Inutile de préciser que la tendance est à la dématérialisation des procédures et des échanges, qu'il s'agisse de données, de biens ou d'argent. Les projets de modernisation des États sont à l'œuvre partout, le commerce électronique croît de 20% chaque année, et le développement des paiements électroniques stimule la croissance de nombreux secteurs d'activité.

Il n'est pas difficile de se projeter et de savoir que nous allons utiliser de plus en plus de services en ligne, pour de plus en plus de choses. Chacun de ces services nécessitant de s'authentifier, il est évident que nous allons devoir créer et mémoriser de plus en plus de mots de passe. Et, si nous tenons à un minimum de protection, de plus en plus de mots de passe longs et complexes. Pour l'utilisateur, cela deviendra forcément ingérable à un moment ou un autre.
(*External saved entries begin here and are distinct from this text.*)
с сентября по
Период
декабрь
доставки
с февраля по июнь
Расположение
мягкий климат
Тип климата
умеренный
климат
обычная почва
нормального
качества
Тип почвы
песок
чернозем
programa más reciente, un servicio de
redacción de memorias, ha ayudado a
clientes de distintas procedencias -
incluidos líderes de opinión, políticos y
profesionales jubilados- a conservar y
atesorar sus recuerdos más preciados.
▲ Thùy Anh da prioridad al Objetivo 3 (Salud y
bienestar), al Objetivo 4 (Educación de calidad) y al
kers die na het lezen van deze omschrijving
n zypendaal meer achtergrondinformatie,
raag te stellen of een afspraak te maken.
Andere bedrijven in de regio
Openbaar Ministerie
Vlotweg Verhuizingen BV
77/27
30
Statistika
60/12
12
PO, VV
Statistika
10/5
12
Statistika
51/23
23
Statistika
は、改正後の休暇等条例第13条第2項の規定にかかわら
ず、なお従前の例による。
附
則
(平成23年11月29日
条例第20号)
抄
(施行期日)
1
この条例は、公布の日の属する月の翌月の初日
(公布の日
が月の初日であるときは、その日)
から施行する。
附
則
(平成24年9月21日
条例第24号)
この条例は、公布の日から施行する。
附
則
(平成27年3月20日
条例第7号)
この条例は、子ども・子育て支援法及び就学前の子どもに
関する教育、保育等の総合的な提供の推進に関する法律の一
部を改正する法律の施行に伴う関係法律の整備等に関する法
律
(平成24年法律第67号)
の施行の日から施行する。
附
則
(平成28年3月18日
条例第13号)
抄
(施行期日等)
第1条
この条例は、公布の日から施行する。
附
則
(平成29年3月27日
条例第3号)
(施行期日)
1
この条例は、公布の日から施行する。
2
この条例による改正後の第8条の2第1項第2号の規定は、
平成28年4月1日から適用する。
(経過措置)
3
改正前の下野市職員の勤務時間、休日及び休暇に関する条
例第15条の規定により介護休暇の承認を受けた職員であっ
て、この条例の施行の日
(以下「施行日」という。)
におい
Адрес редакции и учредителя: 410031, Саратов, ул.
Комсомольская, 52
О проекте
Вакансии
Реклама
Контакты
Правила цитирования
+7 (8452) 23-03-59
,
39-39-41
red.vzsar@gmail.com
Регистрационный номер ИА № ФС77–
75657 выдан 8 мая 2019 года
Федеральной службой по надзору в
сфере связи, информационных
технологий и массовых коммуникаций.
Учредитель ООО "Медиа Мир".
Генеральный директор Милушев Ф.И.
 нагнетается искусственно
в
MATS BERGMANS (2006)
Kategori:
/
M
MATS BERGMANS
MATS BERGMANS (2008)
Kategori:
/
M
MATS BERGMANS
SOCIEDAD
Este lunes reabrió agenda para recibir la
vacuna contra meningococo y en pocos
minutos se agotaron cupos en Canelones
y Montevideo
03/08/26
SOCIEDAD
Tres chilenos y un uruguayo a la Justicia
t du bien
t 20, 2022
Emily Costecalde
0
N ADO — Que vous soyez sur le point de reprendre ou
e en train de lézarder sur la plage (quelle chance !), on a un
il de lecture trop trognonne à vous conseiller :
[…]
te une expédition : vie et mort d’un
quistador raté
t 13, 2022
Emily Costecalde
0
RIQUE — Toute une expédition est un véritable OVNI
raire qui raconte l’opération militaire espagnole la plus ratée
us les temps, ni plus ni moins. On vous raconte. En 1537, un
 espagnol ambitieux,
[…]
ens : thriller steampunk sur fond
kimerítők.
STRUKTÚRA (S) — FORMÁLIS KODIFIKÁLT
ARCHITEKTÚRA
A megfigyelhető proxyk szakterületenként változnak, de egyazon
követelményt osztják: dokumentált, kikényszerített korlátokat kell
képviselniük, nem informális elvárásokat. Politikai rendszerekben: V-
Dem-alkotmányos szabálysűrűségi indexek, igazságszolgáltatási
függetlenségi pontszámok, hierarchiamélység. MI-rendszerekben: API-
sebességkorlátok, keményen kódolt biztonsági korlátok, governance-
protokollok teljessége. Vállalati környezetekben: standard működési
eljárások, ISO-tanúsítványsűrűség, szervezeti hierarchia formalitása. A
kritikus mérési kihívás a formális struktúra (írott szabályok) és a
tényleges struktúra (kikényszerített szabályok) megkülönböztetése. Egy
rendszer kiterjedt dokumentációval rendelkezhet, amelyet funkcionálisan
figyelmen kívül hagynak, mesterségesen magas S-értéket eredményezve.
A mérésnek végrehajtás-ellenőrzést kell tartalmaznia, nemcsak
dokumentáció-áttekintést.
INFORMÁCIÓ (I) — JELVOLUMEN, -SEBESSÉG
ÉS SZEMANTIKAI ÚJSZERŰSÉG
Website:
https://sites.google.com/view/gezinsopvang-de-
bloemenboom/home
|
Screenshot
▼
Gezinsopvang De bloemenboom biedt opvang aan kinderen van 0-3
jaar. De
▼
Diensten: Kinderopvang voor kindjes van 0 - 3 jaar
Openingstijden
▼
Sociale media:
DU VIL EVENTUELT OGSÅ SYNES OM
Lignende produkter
Or, plus les intérêts sont grands et nombreux, plus on se doit protéger le consommateur ou l'entreprise. Plus on veut favoriser la dématérialisation des actes quotidiens, plus la protection de l'identité et des données est centrale.

Même si les bonnes pratiques que nous avons évoquées restent des conseils pertinents et valables, les imperfections des mots de passe - leur vulnérabilité et les limites de l'utilisateur en termes de capacités de mémorisation - sont trop importantes. Les mots de passe, dans leur forme actuelle d'utilisation, peuvent difficilement se concevoir comme une solution fiable et acceptable sur le long terme. Ils sont trop faciles à casser et, si cela était nécessaire, il suffit d'observer la croissance préoccupante des cas d'usurpation d'identité numérique pour prendre la mesure du risque que nous prenons virtuellement chaque jour.
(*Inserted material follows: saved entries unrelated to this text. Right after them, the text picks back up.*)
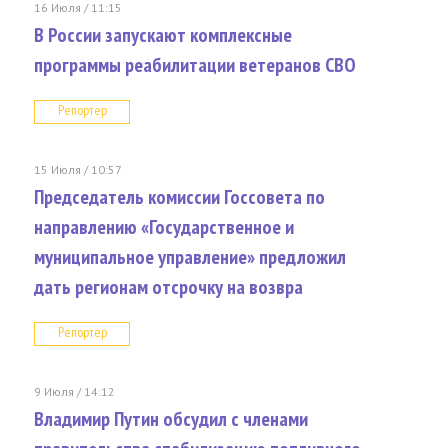
16 Июля / 11:15
В России запускают комплексные
программы реабилитации ветеранов СВО
Репортер
15 Июля / 10:57
Председатель комиссии Госсовета по
направлению «Государственное и
муниципальное управление» предложил
дать регионам отсрочку на возвра
Репортер
9 Июля / 14:12
Владимир Путин обсудил с членами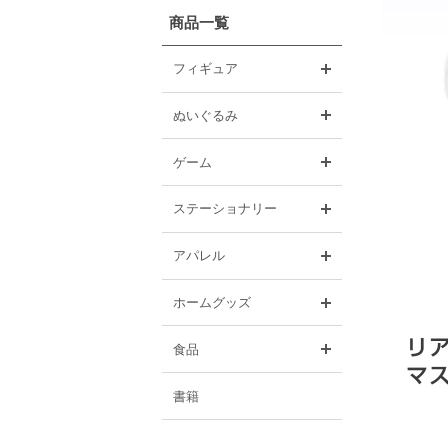
商品一覧
開く
フィギュア
開く
ぬいぐるみ
開く
ゲーム
開く
ステーショナリー
開く
アパレル
開く
ホームグッズ
開く
食品
書籍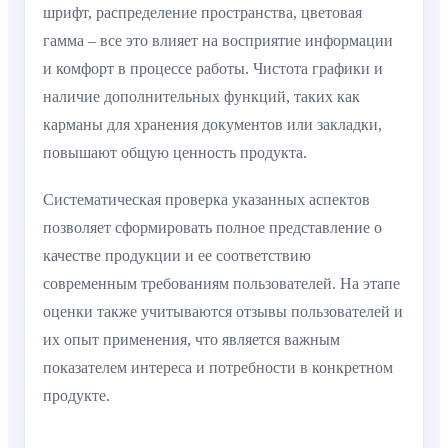
шрифт, распределение пространства, цветовая
гамма – все это влияет на восприятие информации
и комфорт в процессе работы. Чистота графики и
наличие дополнительных функций, таких как
карманы для хранения документов или закладки,
повышают общую ценность продукта.
Систематическая проверка указанных аспектов
позволяет сформировать полное представление о
качестве продукции и ее соответствию
современным требованиям пользователей. На этапе
оценки также учитываются отзывы пользователей и
их опыт применения, что является важным
показателем интереса и потребности в конкретном
продукте.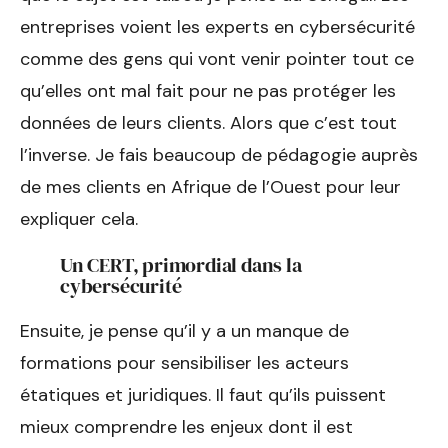
entreprises voient les experts en cybersécurité
comme des gens qui vont venir pointer tout ce
qu’elles ont mal fait pour ne pas protéger les
données de leurs clients. Alors que c’est tout
l’inverse. Je fais beaucoup de pédagogie auprès
de mes clients en Afrique de l’Ouest pour leur
expliquer cela.
Un CERT, primordial dans la
cybersécurité
Ensuite, je pense qu’il y a un manque de
formations pour sensibiliser les acteurs
étatiques et juridiques. Il faut qu’ils puissent
mieux comprendre les enjeux dont il est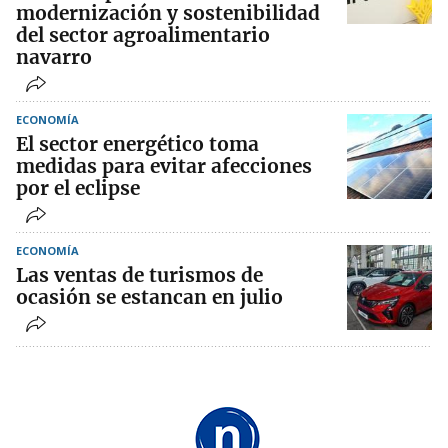
modernización y sostenibilidad
del sector agroalimentario
navarro
ECONOMÍA
El sector energético toma
medidas para evitar afecciones
por el eclipse
ECONOMÍA
Las ventas de turismos de
ocasión se estancan en julio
En fait, il existerait bien une solution pour garantir un niveau de protection maximum à un mot de passe: le changer à chaque connexion. Naturellement, cela n'est pas très réaliste à l'usage.
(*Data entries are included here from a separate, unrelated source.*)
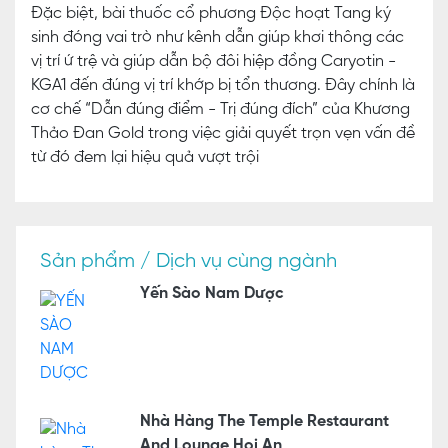
Đặc biệt, bài thuốc cổ phương Độc hoạt Tang ký
sinh đóng vai trò như kênh dẫn giúp khơi thông các
vị trí ứ trệ và giúp dẫn bộ đôi hiệp đồng Caryotin -
KGA1 đến đúng vị trí khớp bị tổn thương. Đây chính là
cơ chế “Dẫn đúng điểm - Trị đúng đích” của Khương
Thảo Đan Gold trong việc giải quyết trọn vẹn vấn đề
từ đó đem lại hiệu quả vượt trội
Sản phẩm / Dịch vụ cùng ngành
Yến Sào Nam Dược
Nhà Hàng The Temple Restaurant
And Lounge Hoi An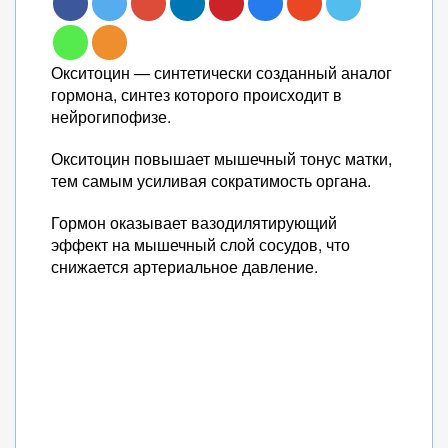
Окситоцин — синтетически созданный аналог
гормона, синтез которого происходит в
нейрогипофизе.
Окситоцин повышает мышечный тонус матки,
тем самым усиливая сократимость органа.
Гормон оказывает вазодилятирующий
эффект на мышечный слой сосудов, что
снижается артериальное давление.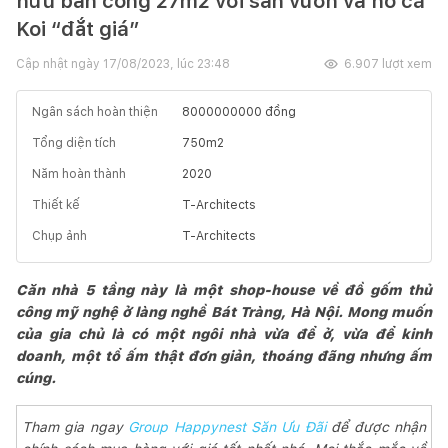
hữu ban công 27m2 với sân vườn và hồ cá
Koi “đắt giá”
Cập nhật ngày
17/08/2023, lúc 23:48
6.907
lượt xem
Ngân sách hoàn thiện
8000000000
đồng
Tổng diện tích
750
m2
Năm hoàn thành
2020
Thiết kế
T-Architects
Chụp ảnh
T-Architects
Căn nhà 5 tầng này là một shop-house về đồ gốm thủ
công mỹ nghệ ở làng nghề Bát Tràng, Hà Nội. Mong muốn
của gia chủ là có một ngôi nhà vừa để ở, vừa để kinh
doanh, một tổ ấm thật đơn giản, thoáng đãng nhưng ấm
cúng.
Tham gia ngay
Group Happynest Săn Ưu Đãi
để được nhận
Le salut est dans le téléphone intelligent

Si l'époque est à la "consumérisation des usages" (les usages technologiques privés influencent et orientent les usages professionnels), la relation n'est pas à sens unique. Comme souvent, certaines innovations issues du secteur professionnel finissent par se démocratiser et devenir la norme dans la sphère privée. En sera-t-il ainsi concernant la manière dont nous nous authentifions en ligne?

En matière de sécurité numérique et d'authentification, les secteurs professionnels les plus sensibles (notamment le secteur bancaire) utilisent depuis longtemps l'authentification forte et les mots de passe dynamiques. Il s'agit de mots de passe générés à la demande, et utilisables uniquement pour une opération précise et pendant un laps de temps limité. Ce principe de l'usage unique est l'un des meilleurs facteurs de protection et le garant de la sécurité des données, y compris en cas de fuite ou de vol de fichiers. Si un de vos mots de passe tombe entre les mains d'un hacker, peu importe puisqu'il ne servira plus à rien. La clé, c'est l'usage unique.

Jusqu'à présent, cette technologie était difficilement transposable dans le privé, car elle nécessite de posséder un petit terminal permettant de générer un mot de passe à usage unique et de l'afficher. Trop spécifique, trop contraignant. Mais le consommateur a changé, et il a désormais toujours avec lui un terminal particulièrement puissant et polyvalent: son téléphone intelligent. Cela change tout. Et cela permet de transposer les technologies d'authentification forte et de mots de passe dynamiques chez les consommateurs.

Certaines solutions vont même plus loin en permettant de s'authentifier en scannant un QR code à l'aide de son téléphone intelligent, renforçant encore le niveau de sécurité et la facilité d'utilisation. C'est ce dernier aspect qui va permettre de généraliser l'usage des mots de passe à usage unique: la facilité d'utilisation et l'adoption des consommateurs. Ces derniers ont déjà adopté le geste du QR code pour bien des choses. Il n'y a qu'un pas pour en faire la procédure d'authentification de nouvelle génération.